RFC 7038914: VM could throw uncaught OOME in ReferenceHandler thread

Peter Levart peter.levart at gmail.com
Fri May 10 10:52:15 UTC 2013


Hi David, Thomas,

I think I understand you now, David. You want to minimize the 
possibility of vacuously passing the test. So here's my attempt at that:


public class OOMEInReferenceHandler {
     static Object[] fillHeap() {
         Object[] first = null, last = null;
         int size = 1 << 20;
         while (size > 0) {
             try {
                 Object[] array = new Object[size];
                 if (first == null) {
                     first = array;
                 } else {
                     last[0] = array;
                 }
                 last = array;
             } catch (OutOfMemoryError oome) {
                 size = size >>> 1;
             }
         }
         return first;
     }

     public static void main(String[] args) throws Exception {
         ThreadGroup tg = Thread.currentThread().getThreadGroup();
         for (
             ThreadGroup tgn = tg;
             tgn != null;
             tg = tgn, tgn = tg.getParent()
             )
             ;

         Thread[] threads = new Thread[tg.activeCount()];
         Thread referenceHandlerThread = null;
         int n = tg.enumerate(threads);
         for (int i = 0; i < n; i++) {
             if ("Reference Handler".equals(threads[i].getName())) {
                 referenceHandlerThread = threads[i];
             }
         }

         if (referenceHandlerThread == null) {
             throw new IllegalStateException("Couldn't find Reference 
Handler thread.");
         }

         ReferenceQueue<Object> refQueue = new ReferenceQueue<>();
         Object referent = new Object();
         WeakReference<Object> weakRef = new WeakReference<>(referent, 
refQueue);

         Object waste = fillHeap();

         referenceHandlerThread.interrupt();

         // allow referenceHandlerThread some time to throw OOME
         Thread.sleep(500L);

         // release waste & referent
         waste = null;
         referent = null;

         // wait at most 10 seconds for success or failure
         for (int i = 0; i < 20; i++) {
             if (refQueue.poll() != null) {
                 // Reference Handler thread still working -> success
                 return;
             }
             System.gc();
             Thread.sleep(500L); // wait a little to allow GC to do it's 
work before allocating objects
             if (!referenceHandlerThread.isAlive()) {
                 // Reference Handler thread died -> failure
                 throw new Exception("Reference Handler thread died.");
             }
         }

         // no sure answer after 10 seconds
         throw new IllegalStateException("Reference Handler thread stuck.");
     }
}


While executing the above test with the patch to ReferenceHandler 
applied, I noticed a strange behaviour.
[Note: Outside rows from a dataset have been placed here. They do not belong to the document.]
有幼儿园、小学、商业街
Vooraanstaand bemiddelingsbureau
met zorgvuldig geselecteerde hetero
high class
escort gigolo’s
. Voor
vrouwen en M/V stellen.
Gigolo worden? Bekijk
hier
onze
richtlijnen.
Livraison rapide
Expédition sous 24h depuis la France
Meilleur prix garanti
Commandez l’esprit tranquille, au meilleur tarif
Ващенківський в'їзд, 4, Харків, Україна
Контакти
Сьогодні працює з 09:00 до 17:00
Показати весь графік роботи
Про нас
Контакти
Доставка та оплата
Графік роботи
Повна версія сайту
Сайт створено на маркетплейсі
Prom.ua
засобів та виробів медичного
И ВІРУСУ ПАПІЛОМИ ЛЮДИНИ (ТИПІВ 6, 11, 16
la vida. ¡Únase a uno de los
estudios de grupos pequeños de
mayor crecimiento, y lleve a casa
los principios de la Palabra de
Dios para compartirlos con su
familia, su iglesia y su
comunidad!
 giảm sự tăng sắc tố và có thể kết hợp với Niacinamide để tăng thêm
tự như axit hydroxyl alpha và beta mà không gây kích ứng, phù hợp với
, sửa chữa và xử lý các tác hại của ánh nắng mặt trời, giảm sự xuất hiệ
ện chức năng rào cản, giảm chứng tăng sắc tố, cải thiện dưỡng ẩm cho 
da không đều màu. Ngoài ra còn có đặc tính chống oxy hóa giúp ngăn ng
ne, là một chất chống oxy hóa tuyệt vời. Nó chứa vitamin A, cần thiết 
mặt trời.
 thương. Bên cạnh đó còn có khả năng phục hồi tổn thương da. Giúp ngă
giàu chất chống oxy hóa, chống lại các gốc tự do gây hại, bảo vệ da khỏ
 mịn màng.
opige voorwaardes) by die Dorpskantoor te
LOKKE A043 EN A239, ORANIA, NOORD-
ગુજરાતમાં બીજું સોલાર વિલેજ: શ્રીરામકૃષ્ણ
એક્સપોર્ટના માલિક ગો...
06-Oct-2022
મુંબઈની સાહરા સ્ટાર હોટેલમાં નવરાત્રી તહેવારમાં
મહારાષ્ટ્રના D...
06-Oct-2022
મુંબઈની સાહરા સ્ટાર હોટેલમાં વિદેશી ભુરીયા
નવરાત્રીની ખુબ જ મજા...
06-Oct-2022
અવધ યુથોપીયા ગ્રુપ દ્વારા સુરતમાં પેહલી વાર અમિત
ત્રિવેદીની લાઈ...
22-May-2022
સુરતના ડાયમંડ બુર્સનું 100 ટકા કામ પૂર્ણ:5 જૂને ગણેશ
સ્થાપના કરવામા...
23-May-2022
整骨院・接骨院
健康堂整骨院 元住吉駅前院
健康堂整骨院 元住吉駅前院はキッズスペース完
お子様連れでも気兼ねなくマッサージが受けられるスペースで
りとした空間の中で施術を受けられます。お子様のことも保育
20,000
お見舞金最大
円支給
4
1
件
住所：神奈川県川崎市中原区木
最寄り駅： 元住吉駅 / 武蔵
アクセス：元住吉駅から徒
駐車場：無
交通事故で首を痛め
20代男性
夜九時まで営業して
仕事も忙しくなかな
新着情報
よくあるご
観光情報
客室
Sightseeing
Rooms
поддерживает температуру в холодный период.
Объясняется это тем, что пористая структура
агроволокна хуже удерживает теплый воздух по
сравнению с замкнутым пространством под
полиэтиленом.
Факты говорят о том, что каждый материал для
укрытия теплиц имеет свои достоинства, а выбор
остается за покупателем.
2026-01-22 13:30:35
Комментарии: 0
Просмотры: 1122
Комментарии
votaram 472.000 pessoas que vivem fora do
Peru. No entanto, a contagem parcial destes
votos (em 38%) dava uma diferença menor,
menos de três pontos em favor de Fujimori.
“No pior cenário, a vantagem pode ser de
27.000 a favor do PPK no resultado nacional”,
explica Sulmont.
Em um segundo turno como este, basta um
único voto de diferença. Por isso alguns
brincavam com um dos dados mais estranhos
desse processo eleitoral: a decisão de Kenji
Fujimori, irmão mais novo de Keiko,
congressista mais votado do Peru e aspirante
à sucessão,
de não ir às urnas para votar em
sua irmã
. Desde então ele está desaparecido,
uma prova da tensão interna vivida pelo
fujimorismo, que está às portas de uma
I can reproduce this behaviour 
reliably on both JDK7 and JDK8. When the patch is applied as proposed:

                         try {
                             lock.wait();
                         } catch (InterruptedException | 
OutOfMemoryError  x) { }

... I still get the following output from the test (reliably, always):

Exception: java.lang.OutOfMemoryError thrown from the 
UncaughtExceptionHandler in thread "Reference Handler"
Exception in thread "main" java.lang.Exception: Reference Handler thread 
died.
         at OOMEInReferenceHandler.main(OOMEInReferenceHandler.java:80)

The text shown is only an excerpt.